Columbus Mayor Kristen Brown is OK with expanding city government if the Board of Works taps the city fire department to perform emergency ambulance service in the city, even though the financial pinch up front would be substantial.
The fire department submitted an ambulance-service proposal that anticipates almost $1.5 million in start-up costs, which would be recaptured to some extent through collections from patients, their insurance providers, Medicaid and Medicare.
Brown said it doesn’t matter whether the city pays for the service directly through the fire department or indirectly through a contract with one of the two other contract contenders that claim they would need a subsidy. Either way, the city would have to pay something, unless the contract went to one of the two companies that are proposing ambulance service with no subsidy at all.
The fire department estimates it would need a subsidy for city-only ambulance service of $980,000 for the first year, an amount that would drop in subsequent years to about $300,000. That is at least $400,000 less than what the city pays current provider Columbus Regional Hospital.
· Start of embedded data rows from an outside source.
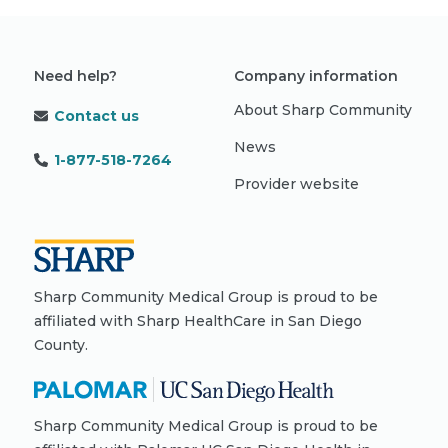
Need help?
Company information
About Sharp Community
Contact us
News
1-877-518-7264
Provider website
Sharp Community Medical Group is proud to be
affiliated with Sharp HealthCare in San Diego
County.
Sharp Community Medical Group is proud to be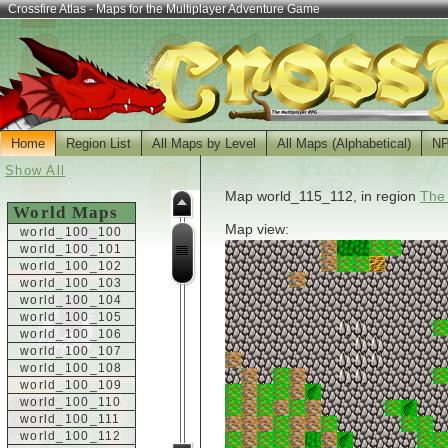
Crossfire Atlas - Maps for the Multiplayer Adventure Game
Home
Region List
All Maps by Level
All Maps (Alphabetical)
N
Show All
Map world_115_112, in region
The
World Maps
Map view:
world_100_100
world_100_101
world_100_102
world_100_103
world_100_104
world_100_105
world_100_106
world_100_107
world_100_108
world_100_109
world_100_110
world_100_111
world_100_112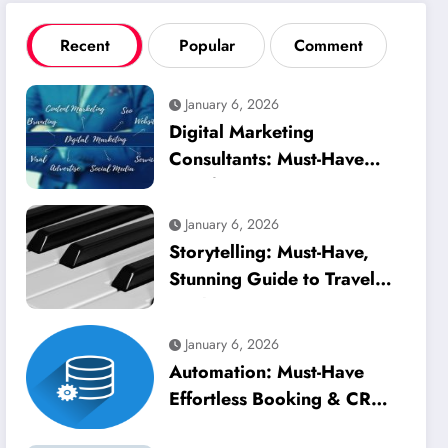
Recent
Popular
Comment
January 6, 2026
Digital Marketing
Consultants: Must-Have
Best for Tourism
January 6, 2026
Storytelling: Must-Have,
Stunning Guide to Travel
Marketing
January 6, 2026
Automation: Must-Have
Effortless Booking & CRM
Management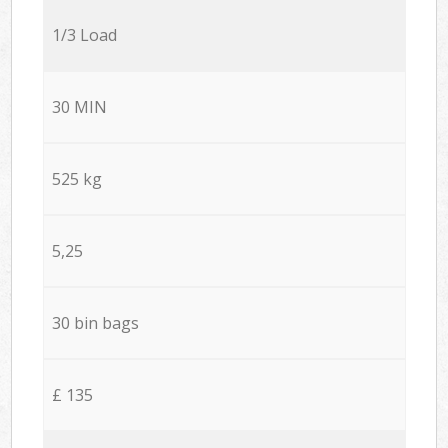
1/3 Load
30 MIN
525 kg
5,25
30 bin bags
£ 135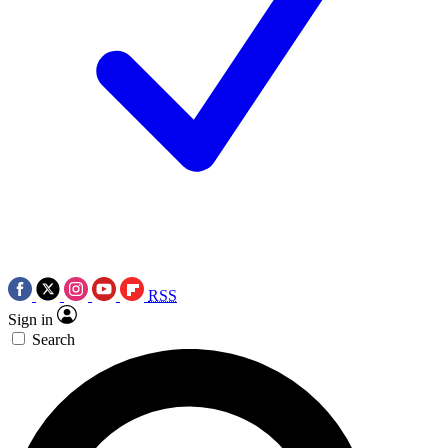
RSS
Sign in
Search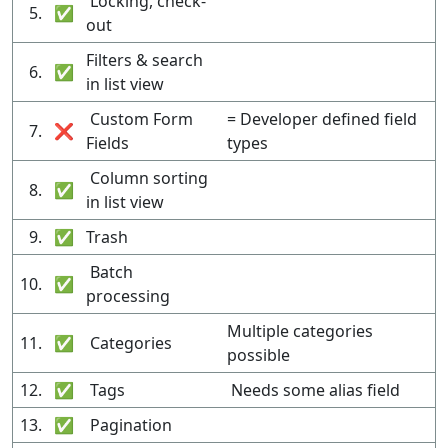
Locking, check-
5.
✅
out
Filters & search
6.
✅
in list view
Custom Form
= Developer defined field
7.
❌
Fields
types
Column sorting
8.
✅
in list view
9.
✅
Trash
Batch
10.
✅
processing
Multiple categories
11.
✅
Categories
possible
12.
✅
Tags
Needs some alias field
13.
✅
Pagination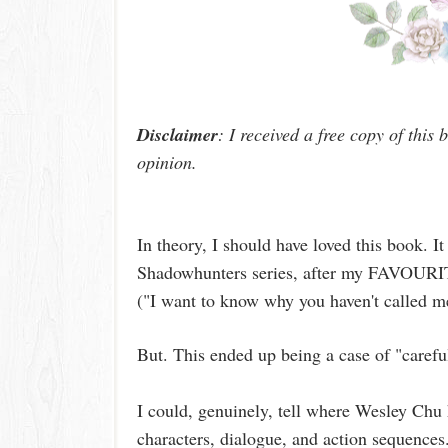
Disclaimer
: I received a free copy of this
opinion.
In theory, I should have loved this book. It 
Shadowhunters series, after my FAVOURI
("I want to know why you haven't called 
But. This ended up being a case of "caref
I could, genuinely, tell where Wesley Chu 
characters, dialogue, and action sequences.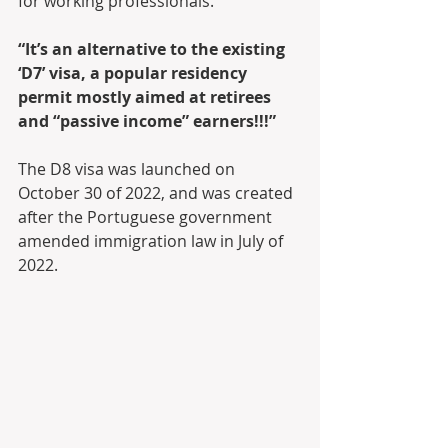
for working professionals.
“It’s an alternative to the existing 
‘D7’ visa, a popular residency 
permit mostly aimed at retirees 
and “passive income” earners!!!”
The D8 visa was launched on 
October 30 of 2022, and was created 
after the Portuguese government 
amended immigration law in July of 
2022.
The fire department inadvertently presented incorrect numbers during the Tuesday Board of Works meeting about how much it would need in subsidies. Instead of calculating costs and income based on 3,000 runs a year, as the other bidders had done, the fire department made its calculations based on 4,000 runs. More runs meant more income, offsetting the costs. The department has since corrected its mistake to put its calculations on even footing with the competition.
Brown said she has no problem with city government taking on ambulance service again as an in-house function. The fire department provided the service before 2006, she said, and has proved its ability to run it efficiently and effectively.
The $1.5 million in start-up costs will not be a problem, she said, because the city has a healthy reserve in its general fund. Also, the state recently refunded $3.5 million to the city because of a state tax error. Brown said the city has not decided how to spend the money.
No layoffs or cuts in service will be necessary, she said.
Fire Chief Joel Thacker said none of the city fire stations would need to be modified to house the new ambulances.
He said some members of the department would love to start directly handling ambulance service again. The department would have more day-to-day operational control of the ambulance service, he said, and a direct hand in hiring, disciplining or firing personnel.
The fire department is recommending that the city go with civilian paramedics who have nothing to do with fighting fires. That’s a change from how things were handled before 2006, when cross-trained firefighters performed both duties.
Thacker said the city would not have to pay civilian emergency medical technicians and paramedics as much as they would firefighters.